When you've lived with AI boosting your productivity for a year or more it's pretty easy to believe your own experience over even a well-constructed "randomised controlled trial".
>it's pretty easy to believe your own experience over even a well-constructed "randomised controlled trial".
In my youth, I would have argued this was bad. Now, I tend to agree. Not that studies are worthless; but they are just part of the accumulation of evidence, and when they contradict a clear result you are directly seeing, you need to weight the evidence appropriately.
(Obviously, replicated studies showing clear effects should be more heavily weighted.)
When you've lived with -AI- stimulants boosting your productivity for a year or more it's pretty easy to believe your own experience over even a well-constructed "randomised controlled trial".
we don't demand every developer pop Adderall though
> When you've lived with AI boosting your productivity for a year or more it's pretty easy to believe your own experience over even a well-constructed "randomised controlled trial".

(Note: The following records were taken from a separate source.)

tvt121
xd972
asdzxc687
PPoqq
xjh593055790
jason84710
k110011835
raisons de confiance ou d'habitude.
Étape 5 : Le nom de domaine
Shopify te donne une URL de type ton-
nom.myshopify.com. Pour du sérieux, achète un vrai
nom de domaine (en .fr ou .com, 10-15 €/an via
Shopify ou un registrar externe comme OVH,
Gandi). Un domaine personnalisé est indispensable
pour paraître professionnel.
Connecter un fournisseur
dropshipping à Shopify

Me: The person above literally pitches an unsupported belief against a study
You: it's pretty easy to believe your own experience over even a well-constructed "randomised controlled trial".
Really? Really?!!
As for "boosting your productivity", it's also what I'm talking about in the article I linked:
--- start quote ---
For every description of how LLMs work or don't work we know only some, but not all of the following:
- Do we know which projects people work on? No
- Do we know which codebases (greenfield, mature, proprietary etc.) people work on? No
- Do we know the level of expertise the people have? No. Is the expertise in the same domain, codebase, language that they apply LLMs to? We don't know.
- How much additional work did they have reviewing, fixing, deploying, finishing etc.? We don't know.

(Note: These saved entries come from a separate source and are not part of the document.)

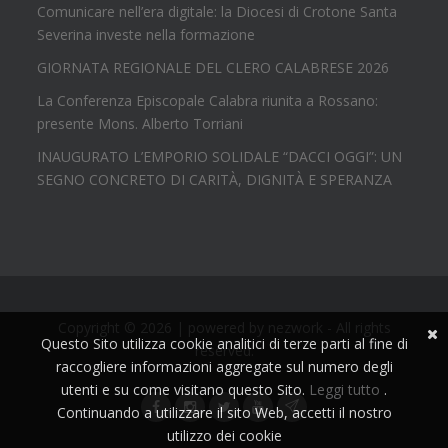
Comunicare nell’era digitale: la Diocesi di Crotone Santa
Severina investe nella formazione
GIORNATA REGIONALE DEL CLERO CALABRESE 2026
La Conferenza Episcopale Calabra riunita a Rossano:
presente Mons. Alberto Torriani
INAUGURATO L’EMPORIO SOLIDALE “DACCI OGGI”: UN
SEGNO CONCRETO DI CARITÀ, DIGNITÀ E SPERANZA
Copyright © 2026 | powered by
nezwork
- All rights
Questo Sito utilizza cookie analitici di terze parti al fine di
reserved.
raccogliere informazioni aggregate sul numero degli
utenti e su come visitano questo Sito.
Leggi tutto
.
Continuando a utilizzare il sito Web, accetti il nostro
utilizzo dei cookie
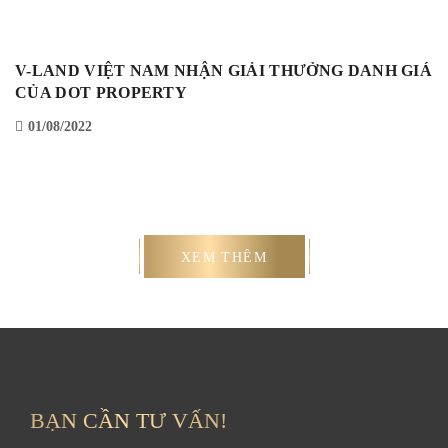
V-LAND VIỆT NAM NHẬN GIẢI THƯỞNG DANH GIÁ
CỦA DOT PROPERTY
01/08/2022
XEM THÊM
BẠN CẦN TƯ VẤN!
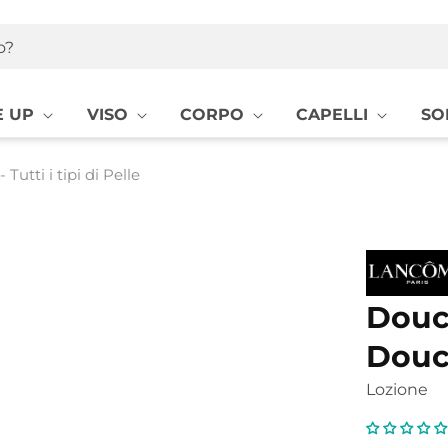
o?
 UP
VISO
CORPO
CAPELLI
SO
utti i tipi di Pelle
Douce
Douce
Lozione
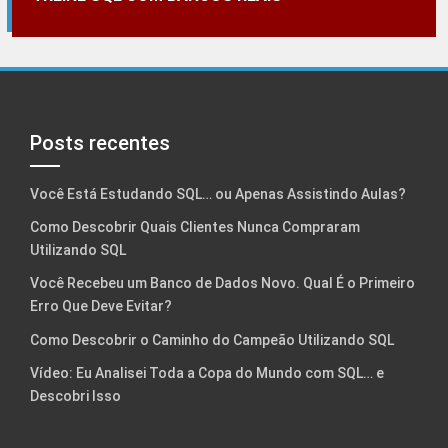
Posts recentes
Você Está Estudando SQL… ou Apenas Assistindo Aulas?
Como Descobrir Quais Clientes Nunca Compraram
Utilizando SQL
Você Recebeu um Banco de Dados Novo. Qual É o Primeiro
Erro Que Deve Evitar?
Como Descobrir o Caminho do Campeão Utilizando SQL
Vídeo: Eu Analisei Toda a Copa do Mundo com SQL… e
Descobri Isso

Even if you have one person describing all of the above, you will not be able to compare their experience to anyone else's because you have no idea what others answer for any of those bullet points.
--- end quote ---
So what happens when we actually control and measure those variables?
Wait, don't answer: "no, it's easier to believe yourself over a study".

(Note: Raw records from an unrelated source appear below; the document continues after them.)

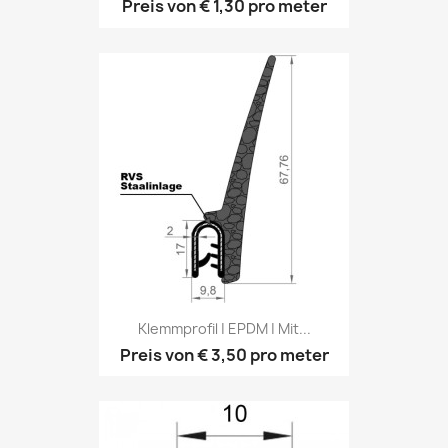
Preis von
€ 1,30
pro meter
Klemmprofil | EPDM | Mit...
Preis von
€ 3,50
pro meter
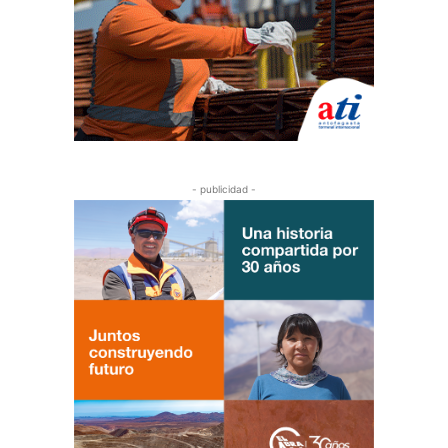
- publicidad -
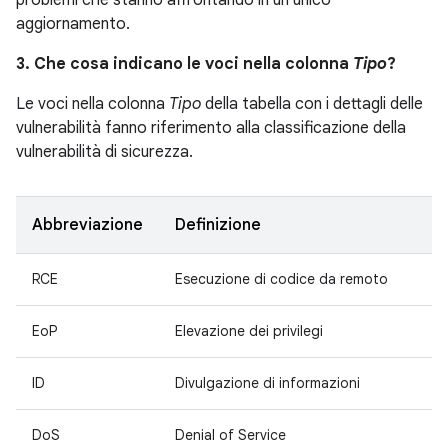
problemi che stanno affrontando in un unico
aggiornamento.
3. Che cosa indicano le voci nella colonna
Tipo
?
Le voci nella colonna
Tipo
della tabella con i dettagli delle
vulnerabilità fanno riferimento alla classificazione della
vulnerabilità di sicurezza.
Abbreviazione
Definizione
RCE
Esecuzione di codice da remoto
EoP
Elevazione dei privilegi
ID
Divulgazione di informazioni
DoS
Denial of Service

See? Skeptics don't even have to "jump on anything that supports their skepticism." Even you supply them with material.
What I'm willing to assert as fact, based not just on my own experiences (though they're a major role) but on observing this space for several years and talking to literally hundreds of people, is that LLMs can provide you a very real productivity boost in coding if you take the time to learn how to use them - or if you get lucky and chance upon the most productive patterns.
You remind me of the haskell hype of ~2016-2018 where the community wrote tons of blog posts and passionate comments on HN about the theory of types and the "productivity boost" of their language while simultaneously producing a paltry output of actual useful software in the hands of actual users.
Im sure they were completely genuine in how they felt, just as i am sure you are too.